**Dataset entries**
++++++++
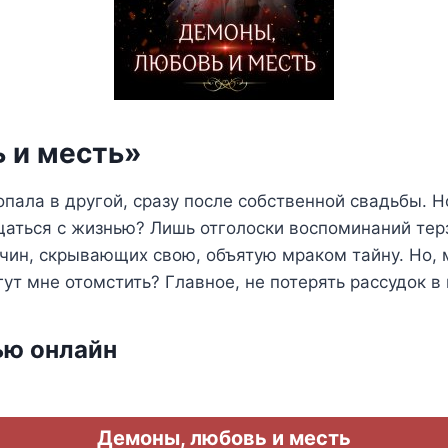
 и месть»
пала в другой, сразу после собственной свадьбы. Н
ощаться с жизнью? Лишь отголоски воспоминаний те
ин, скрывающих свою, объятую мраком тайну. Но, 
т мне отомстить? Главное, не потерять рассудок в п
ью онлайн
Демоны, любовь и месть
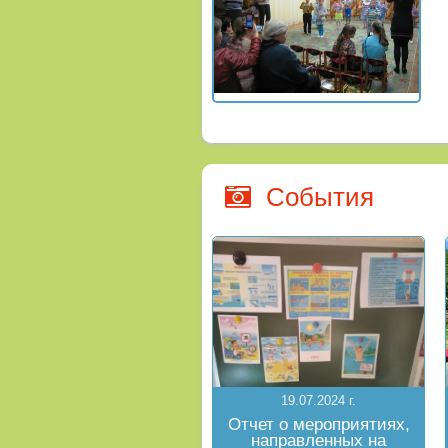
События
19.07.2024 г.
Отчет о мероприятиях,
направленных на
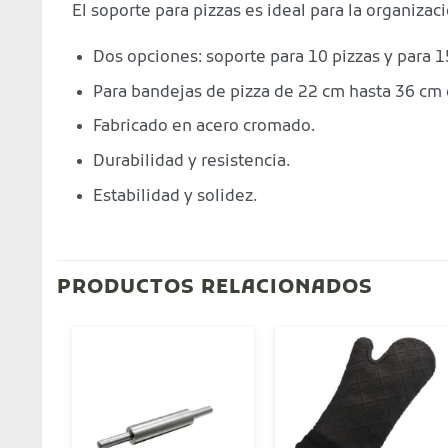
El soporte para pizzas es ideal para la organizaci
Dos opciones: soporte para 10 pizzas y para 1
Para bandejas de pizza de 22 cm hasta 36 cm 
Fabricado en acero cromado.
Durabilidad y resistencia.
Estabilidad y solidez.
PRODUCTOS RELACIONADOS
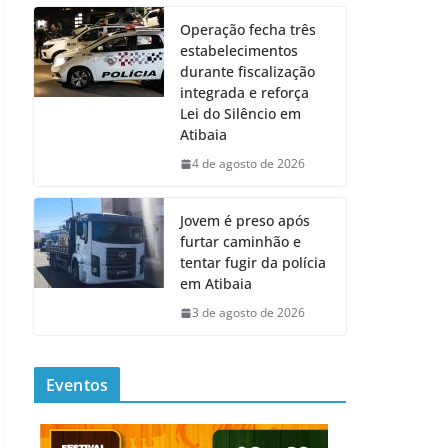
Operação fecha três
estabelecimentos
durante fiscalização
integrada e reforça
Lei do Silêncio em
Atibaia
4 de agosto de 2026
Jovem é preso após
furtar caminhão e
tentar fugir da polícia
em Atibaia
3 de agosto de 2026
Eventos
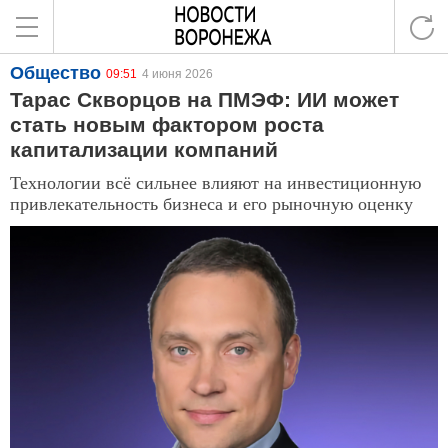
Общество
09:51
4 июня 2026
Тарас Скворцов на ПМЭФ: ИИ может
стать новым фактором роста
капитализации компаний
Технологии всё сильнее влияют на инвестиционную
привлекательность бизнеса и его рыночную оценку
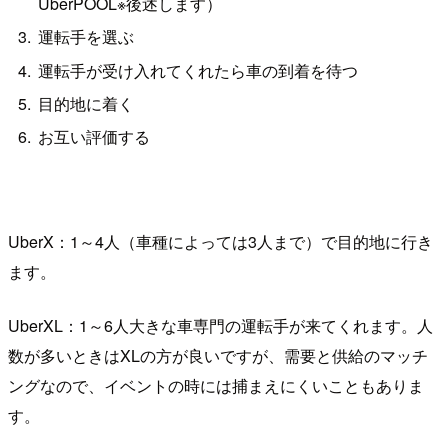
UberPOOL※後述します）
運転手を選ぶ
運転手が受け入れてくれたら車の到着を待つ
目的地に着く
お互い評価する
UberX：1～4人（車種によっては3人まで）で目的地に行き
ます。
UberXL：1～6人大きな車専門の運転手が来てくれます。人
数が多いときはXLの方が良いですが、需要と供給のマッチ
ングなので、イベントの時には捕まえにくいこともありま
す。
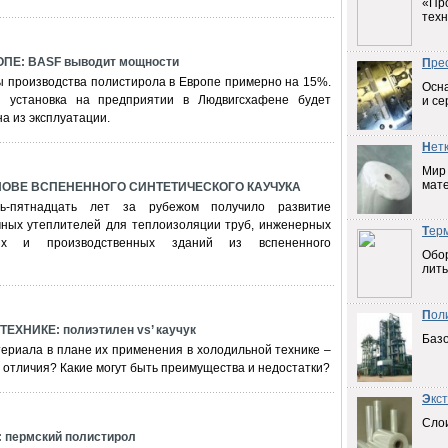
«Пр
техн
ПЕ: BASF выводит мощности
П
ре
 производства полистирола в Европе примерно на 15%.
Осна
 установка на предприятии в Людвигсхафене будет
и се
а из эксплуатации.
Н
ет
Мир
мат
ОВЕ ВСПЕНЕННОГО СИНТЕТИЧЕСКОГО КАУЧУКА
ь-пятнадцать лет за рубежом получило развитие
чных утеплителей для теплоизоляции труб, инженерных
Т
ер
ых и производственных зданий из вспененного
Обо
лить
П
ол
ХНИКЕ: полиэтилен vs’ каучук
Баз
ериала в плане их применения в холодильной технике –
е отличия? Какие могут быть преимущества и недостатки?
Э
кс
Слои
 пермский полистирол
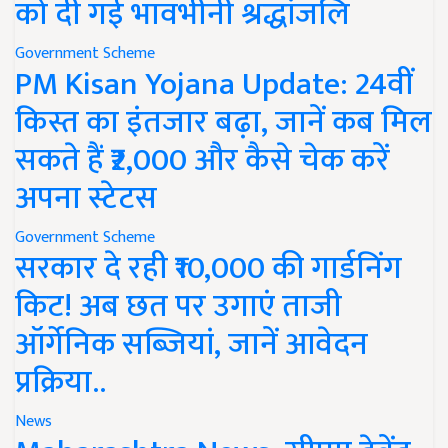
को दी गई भावभीनी श्रद्धांजलि
Government Scheme
PM Kisan Yojana Update: 24वीं
किस्त का इंतजार बढ़ा, जानें कब मिल
सकते हैं ₹2,000 और कैसे चेक करें
अपना स्टेटस
Government Scheme
सरकार दे रही ₹10,000 की गार्डनिंग
किट! अब छत पर उगाएं ताजी
ऑर्गेनिक सब्जियां, जानें आवेदन
प्रक्रिया..
News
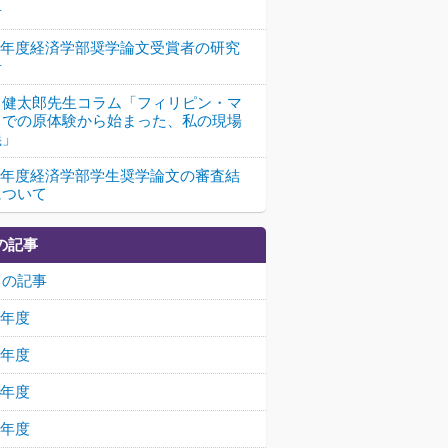
告
25年度経済学部奨学論文受賞者の研究
告
田健太郎先生コラム「フィリピン・マ
ラでの原体験から始まった、私の現場
義」
25年度経済学部学生奨学論文の審査結
について
の記事
ての記事
26年度
25年度
24年度
23年度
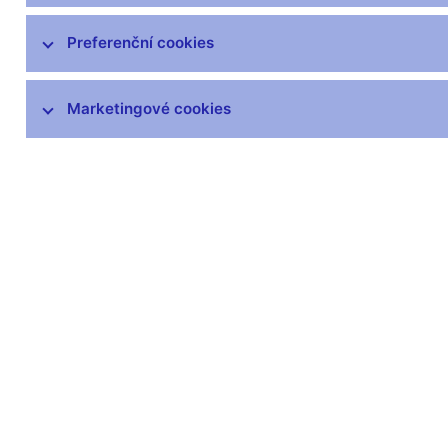
Preferenční cookies
Marketingové cookies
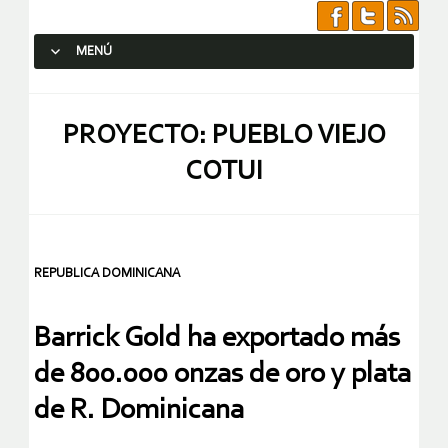
MENÚ
SALTAR AL CONTENIDO.
PROYECTO: PUEBLO VIEJO
COTUI
REPUBLICA DOMINICANA
Barrick Gold ha exportado más
de 800.000 onzas de oro y plata
de R. Dominicana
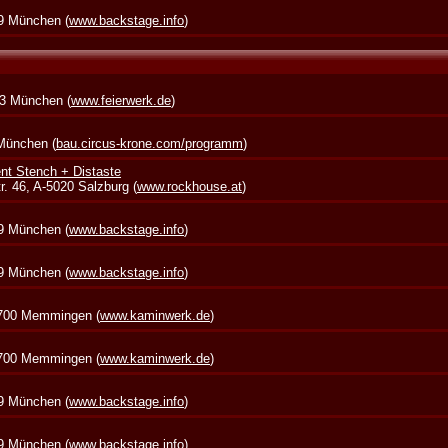
39 München (
www.backstage.info
)
73 München (
www.feierwerk.de
)
 München (
bau.circus-krone.com/programm
)
nt Stench + Distaste
. 46, A-5020 Salzburg (
www.rockhouse.at
)
39 München (
www.backstage.info
)
39 München (
www.backstage.info
)
7700 Memmingen (
www.kaminwerk.de
)
7700 Memmingen (
www.kaminwerk.de
)
39 München (
www.backstage.info
)
39 München (
www.backstage.info
)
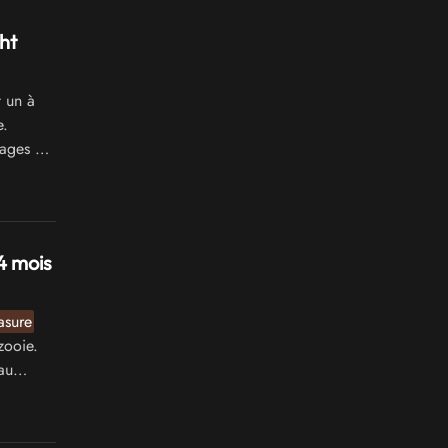
ht
 un à
e.
tages de
4 mois
asure
zooie.
au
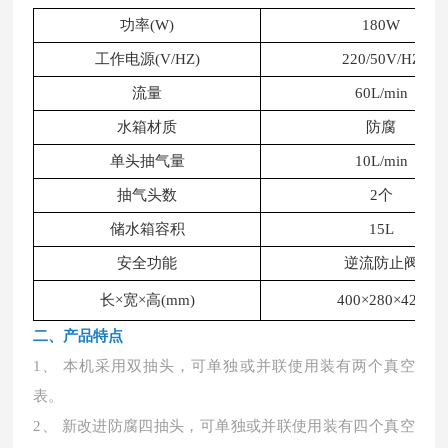
功率(W)
180W
工作电源(V/HZ)
220/50V/HZ
流量
60L/min
水箱材质
防腐
单头抽气量
10L/min
抽气头数
2个
储水箱容积
15L
安全功能
逆流防止阀
长×宽×高(mm)
400×280×420
二、
产品特点
1、 本机采用双抽头，可单独或并联使用装有两个真空
表。
2、 新改进防腐四抽头，可单独或并联使用装有四个真空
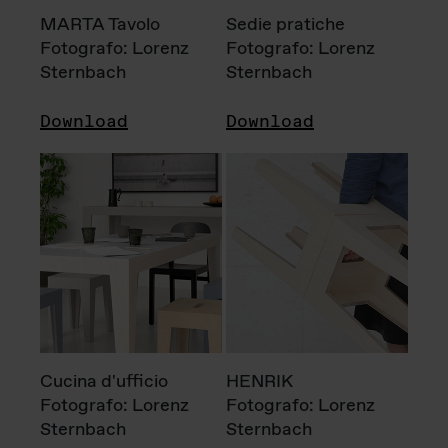
MARTA Tavolo
Sedie pratiche
Fotografo: Lorenz
Fotografo: Lorenz
Sternbach
Sternbach
Download
Download
Cucina d'ufficio
HENRIK
Fotografo: Lorenz
Fotografo: Lorenz
Sternbach
Sternbach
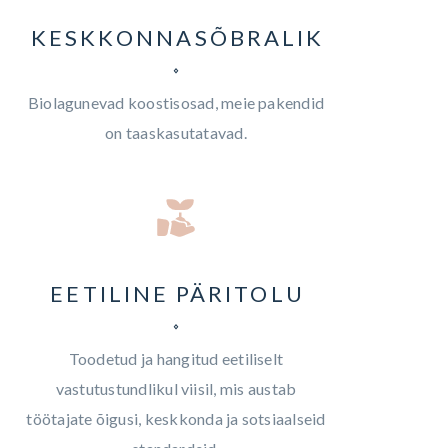
KESKKONNASÕBRALIK
Biolagunevad koostisosad, meie pakendid
on taaskasutatavad.
EETILINE PÄRITOLU
Toodetud ja hangitud eetiliselt
vastutustundlikul viisil, mis austab
töötajate õigusi, keskkonda ja sotsiaalseid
++++++++
**Exercise**
The answer should consist of every line above, exact and free of images.

**Reply**
 и месть»
пала в другой, сразу после собственной свадьбы. Н
ощаться с жизнью? Лишь отголоски воспоминаний те
ин, скрывающих свою, объятую мраком тайну. Но, 
т мне отомстить? Главное, не потерять рассудок в п
ью онлайн
Демоны, любовь и месть
События
19.07.2024 г.
Отчет о мероприятиях,
направленных на
El soporte para pizzas es ideal para la organizaci
Dos opciones: soporte para 10 pizzas y para 1
Para bandejas de pizza de 22 cm hasta 36 cm 
Fabricado en acero cromado.
Durabilidad y resistencia.
Estabilidad y solidez.
PRODUCTOS RELACIONADOS
Operação fecha três
estabelecimentos
durante fiscalização
integrada e reforça
Lei do Silêncio em
Atibaia
4 de agosto de 2026
Jovem é preso após
furtar caminhão e
tentar fugir da polícia
em Atibaia
3 de agosto de 2026
Eventos
Общество
09:51
4 июня 2026
Тарас Скворцов на ПМЭФ: ИИ может
стать новым фактором роста
капитализации компаний
Технологии всё сильнее влияют на инвестиционную
привлекательность бизнеса и его рыночную оценку
UberPOOL※後述します）
運転手を選ぶ
運転手が受け入れてくれたら車の到着を待つ
目的地に着く
お互い評価する
UberX：1～4人（車種によっては3人まで）で目的地に行き
ます。
UberXL：1～6人大きな車専門の運転手が来てくれます。人
数が多いときはXLの方が良いですが、需要と供給のマッチ
ングなので、イベントの時には捕まえにくいこともありま
す。
«Пр
техн
ПЕ: BASF выводит мощности
П
ре
 производства полистирола в Европе примерно на 15%.
Осна
 установка на предприятии в Людвигсхафене будет
и се
а из эксплуатации.
Н
ет
Мир
мат
ОВЕ ВСПЕНЕННОГО СИНТЕТИЧЕСКОГО КАУЧУКА
ь-пятнадцать лет за рубежом получило развитие
чных утеплителей для теплоизоляции труб, инженерных
Т
ер
ых и производственных зданий из вспененного
Обо
лить
П
ол
ХНИКЕ: полиэтилен vs’ каучук
Баз
ериала в плане их применения в холодильной технике –
е отличия? Какие могут быть преимущества и недостатки?
Э
кс
Слои
 пермский полистирол
को दी गई भावभीनी श्रद्धांजलि
Government Scheme
PM Kisan Yojana Update: 24वीं
किस्त का इंतजार बढ़ा, जानें कब मिल
सकते हैं ₹2,000 और कैसे चेक करें
अपना स्टेटस
Government Scheme
सरकार दे रही ₹10,000 की गार्डनिंग
किट! अब छत पर उगाएं ताजी
ऑर्गेनिक सब्जियां, जानें आवेदन
प्रक्रिया..
News
告
25年度経済学部奨学論文受賞者の研究
告
田健太郎先生コラム「フィリピン・マ
ラでの原体験から始まった、私の現場
義」
25年度経済学部学生奨学論文の審査結
について
の記事
ての記事
26年度
25年度
24年度
23年度
Preferenční cookies
Marketingové cookies
MENÚ
SALTAR AL CONTENIDO.
PROYECTO: PUEBLO VIEJO
COTUI
REPUBLICA DOMINICANA
Barrick Gold ha exportado más
de 800.000 onzas de oro y plata
de R. Dominicana
39 München (
www.backstage.info
)
73 München (
www.feierwerk.de
)
 München (
bau.circus-krone.com/programm
)
nt Stench + Distaste
. 46, A-5020 Salzburg (
www.rockhouse.at
)
39 München (
www.backstage.info
)
39 München (
www.backstage.info
)
7700 Memmingen (
www.kaminwerk.de
)
7700 Memmingen (
www.kaminwerk.de
)
39 München (
www.backstage.info
)
39 München (
www.backstage.info
)
ht
 un à
e.
tages de
4 mois
asure
zooie.
au
功率(W)
180W
工作电源(V/HZ)
220/50V/HZ
流量
60L/min
水箱材质
防腐
单头抽气量
10L/min
抽气头数
2个
储水箱容积
15L
安全功能
逆流防止阀
长×宽×高(mm)
400×280×420
二、
产品特点
1、 本机采用双抽头，可单独或并联使用装有两个真空
表。
2、 新改进防腐四抽头，可单独或并联使用装有四个真空
MARTA Tavolo
Sedie pratiche
Fotografo: Lorenz
Fotografo: Lorenz
Sternbach
Sternbach
Download
Download
Cucina d'ufficio
HENRIK
Fotografo: Lorenz
Fotografo: Lorenz
Sternbach
Sternbach
KESKKONNASÕBRALIK
Biolagunevad koostisosad, meie pakendid
on taaskasutatavad.
EETILINE PÄRITOLU
Toodetud ja hangitud eetiliselt
vastutustundlikul viisil, mis austab
töötajate õigusi, keskkonda ja sotsiaalseid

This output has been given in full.